*** Opening of INPUT FOR THIS TASK ***

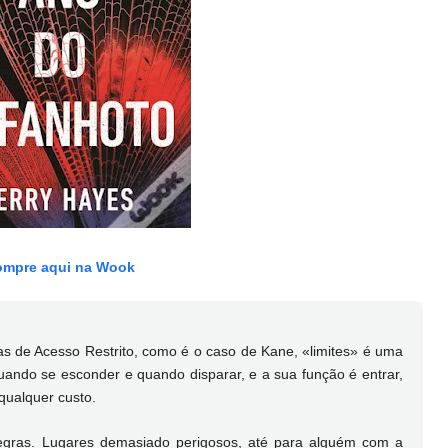
mpre aqui na Wook
s de Acesso Restrito, como é o caso de Kane, «limites» é uma
uando se esconder e quando disparar, e a sua função é entrar,
 qualquer custo.
egras. Lugares demasiado perigosos, até para alguém com a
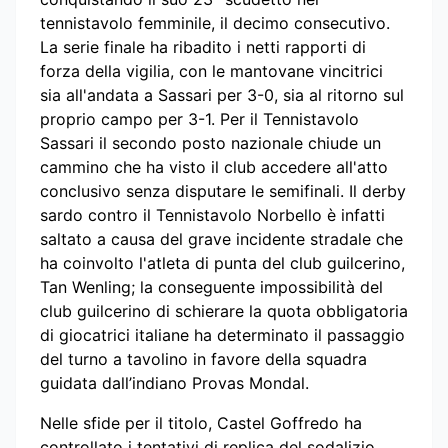
tennistavolo femminile, il decimo consecutivo.
La serie finale ha ribadito i netti rapporti di
forza della vigilia, con le mantovane vincitrici
sia all'andata a Sassari per 3-0, sia al ritorno sul
proprio campo per 3-1. Per il Tennistavolo
Sassari il secondo posto nazionale chiude un
cammino che ha visto il club accedere all'atto
conclusivo senza disputare le semifinali. Il derby
sardo contro il Tennistavolo Norbello è infatti
saltato a causa del grave incidente stradale che
ha coinvolto l'atleta di punta del club guilcerino,
Tan Wenling; la conseguente impossibilità del
club guilcerino di schierare la quota obbligatoria
di giocatrici italiane ha determinato il passaggio
del turno a tavolino in favore della squadra
guidata dall’indiano Provas Mondal.
Nelle sfide per il titolo, Castel Goffredo ha
controllato i tentativi di replica del sodalizio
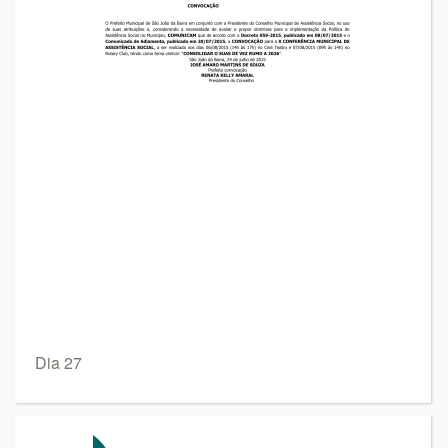
Dia 27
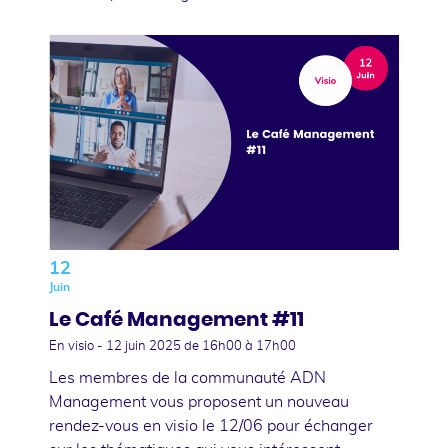
12
Juin
Le Café Management #11
En visio -
12 juin 2025
de 16h00 à 17h00
Les membres de la communauté ADN
Management vous proposent un nouveau
rendez-vous en visio le 12/06 pour échanger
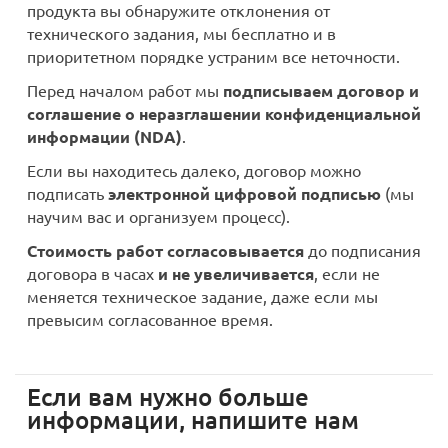
продукта вы обнаружите отклонения от
технического задания, мы бесплатно и в
приоритетном порядке устраним все неточности.
Перед началом работ мы
подписываем договор и
соглашение о неразглашении конфиденциальной
информации (NDA)
.
Если вы находитесь далеко, договор можно
подписать
электронной цифровой подписью
(мы
научим вас и организуем процесс).
Стоимость работ согласовывается
до подписания
договора в часах
и не увеличивается
, если не
меняется техническое задание, даже если мы
превысим согласованное время.
Если вам нужно больше
информации, напишите нам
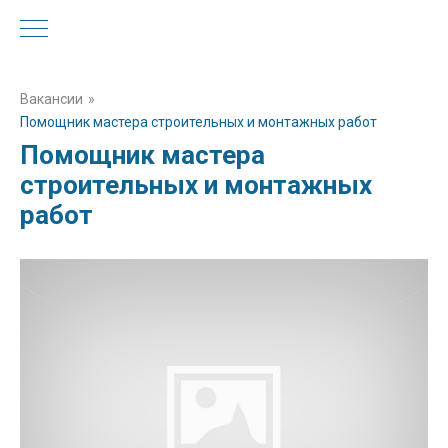
Вакансии
»
Помощник мастера строительных и монтажных работ
Помощник мастера
строительных и монтажных
работ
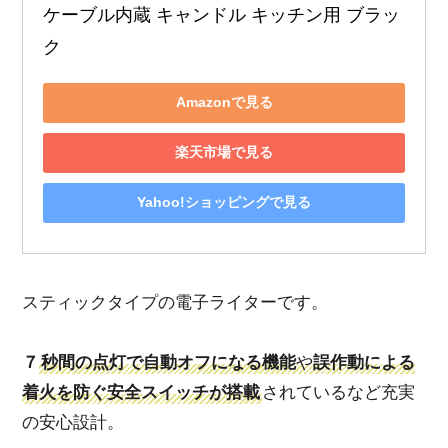
ケーブル内蔵 キャンドル キッチン用 ブラッ
ク
Amazonで見る
楽天市場で見る
Yahoo!ショッピングで見る
スティックタイプの電子ライターです。
７
秒間の点灯で自動オフになる機能
や
誤作動による
着火を防ぐ安全スイッチが搭載
されているなど充実
の安心設計。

*** Close of INPUT FOR THIS TASK ***

## THE TASK:
Look back at the data above. Transcribe exactly the lines starting at the line that contains "Перед началом работ мы" and ending at the line that contains "договора в часах".

## ANSWER:
Перед началом работ мы
подписываем договор и
соглашение о неразглашении конфиденциальной
информации (NDA)
.
Если вы находитесь далеко, договор можно
подписать
электронной цифровой подписью
(мы
научим вас и организуем процесс).
Стоимость работ согласовывается
до подписания
договора в часах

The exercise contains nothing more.